" A hybrid ML (Isolation Forest) + GenAI system that detects sensor anomalies and generates human-readable root cause narratives
Anomaly detection systems in industrial operations typically stop at flaging an event. Engineers then spend significatn amount of time manually interpreting sensor readings to determine root cause and next action, which is a slow, expertise-dependent process.
The project explores whether an LLM layer added on top of a standard ML detector (Isolation Forest) could close the gap. The LLM layer would be able to automatically generate strucutred root cause narratives and recommend immediate actions from raw anomaly context in plain human language.

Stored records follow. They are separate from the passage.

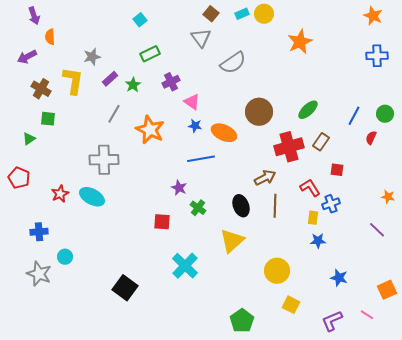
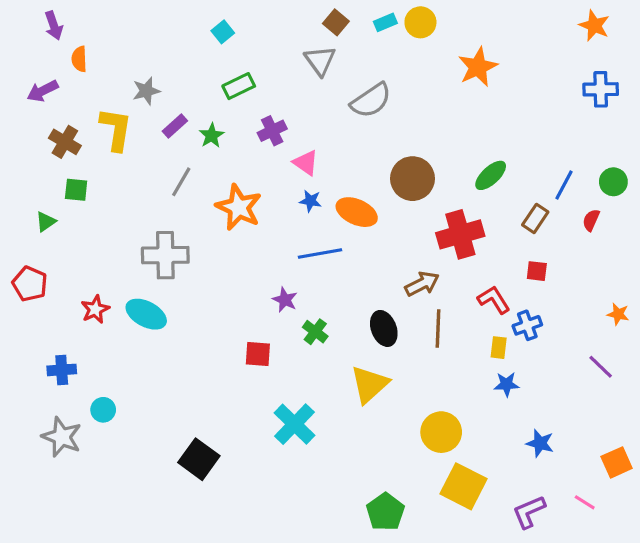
brown rectangle: (321, 142) -> (535, 218), moved
yellow square: (291, 305) -> (464, 486), size x1.6

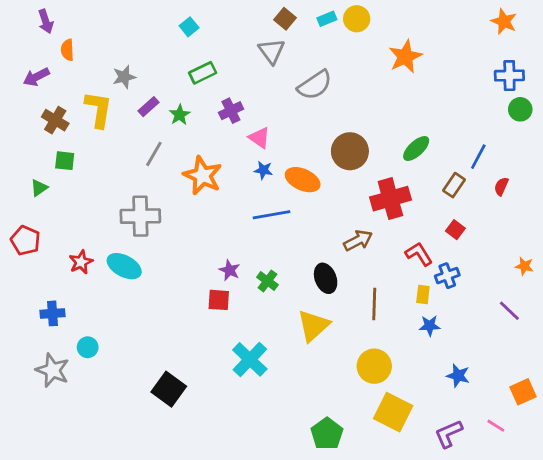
green circle: (613, 182) -> (520, 109), moved
red square: (537, 271) -> (455, 230), turned 30
purple star: (285, 300) -> (230, 270), moved
brown line: (438, 328) -> (374, 304), moved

- Detection: Isolation Forest trained on normalized multi-sensor readings from the NASA CMAPSS Jet Engine dataset. Rolling statistics are computed per engine unit to capture degradation trends, not just point values.
- Context extraction: For each flaged anoamly, the system extracts the top deviating sensors relative to that unit's early-cycle baseline. Such numeric value would work as % deviation from baseline.

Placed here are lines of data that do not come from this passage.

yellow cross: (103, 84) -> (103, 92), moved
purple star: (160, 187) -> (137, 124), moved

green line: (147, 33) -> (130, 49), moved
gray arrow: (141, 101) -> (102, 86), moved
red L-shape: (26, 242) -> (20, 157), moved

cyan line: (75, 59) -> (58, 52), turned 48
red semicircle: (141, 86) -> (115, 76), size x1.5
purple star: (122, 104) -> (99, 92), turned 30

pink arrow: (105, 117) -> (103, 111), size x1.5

- LLM narration: Built from the anomaly context and passed to a Mistral/LLama model, following a structure of 3 fields:
likely_cause,risk_levelandrecommended_actionin JSON format.
| Layer | Tool | Reason |
|---|---|---|
| Anomaly Detection | Isolation Forest (scikit-learn) | Unsupervised, non labelled anomaly data required. |
| Feature Engineering | Rolling means, std per unit | Captures deradation trends, not just point values. |
| LLM | Mistral-small | Low cost and reliability of mistral-small for structured output. |
| UI | Streamlit | Fast iteration and deployable to HuggingFace spaces |
| Visualization | Plotly | Interactive tim series with anomaly overlay |
- Isolation Forest at contamination=0.05 flags ~1,000 anomaly events
- LLM narrative generation averages ~1.2s per explanation (Mistral free tier)
- JSON parse success rate: ~96% on first attempt; regex fallback handles the remainder
- Risk level distribution across flagged events: ~60% Medium, ~25% High, ~15% Low
# 1. Clone and set up environment
git clone https://github.com/Pinghsuanlin/llm-anomaly-explainer
cd llm-anomaly-explainer
conda create -n anomaly-explainer python=3.11 -y
conda activate anomaly-explainer
pip install -r requirements.txt
# 2. Add your API key (Mistral free tier — console.mistral.ai)
cp .env.example .env
# Edit .env: MISTRAL_API_KEY=your_key_here
(if prefer full local; no API key)
# Install Ollama from ollama.com, then:
ollama pull mistral
# Set LLM_BACKEND=ollama in your .env
# 3. Download dataset
# Place train_FD001.txt in data/raw/
# Dataset: https://data.nasa.gov/dataset/cmapss-jet-engine-simulated-data
# 4. Run
streamlit run app.py
- Why Isolation Forest over LSTM? CMAPSS has no labelled anomaly ground truth, making supervised approaches hard to validate. Isolation Forest is fast, unsupervised, and produces a continuous anomaly score. Though LSTM would add signal on degradation trajectory but requires more engineering and computing power (may be very slow in training).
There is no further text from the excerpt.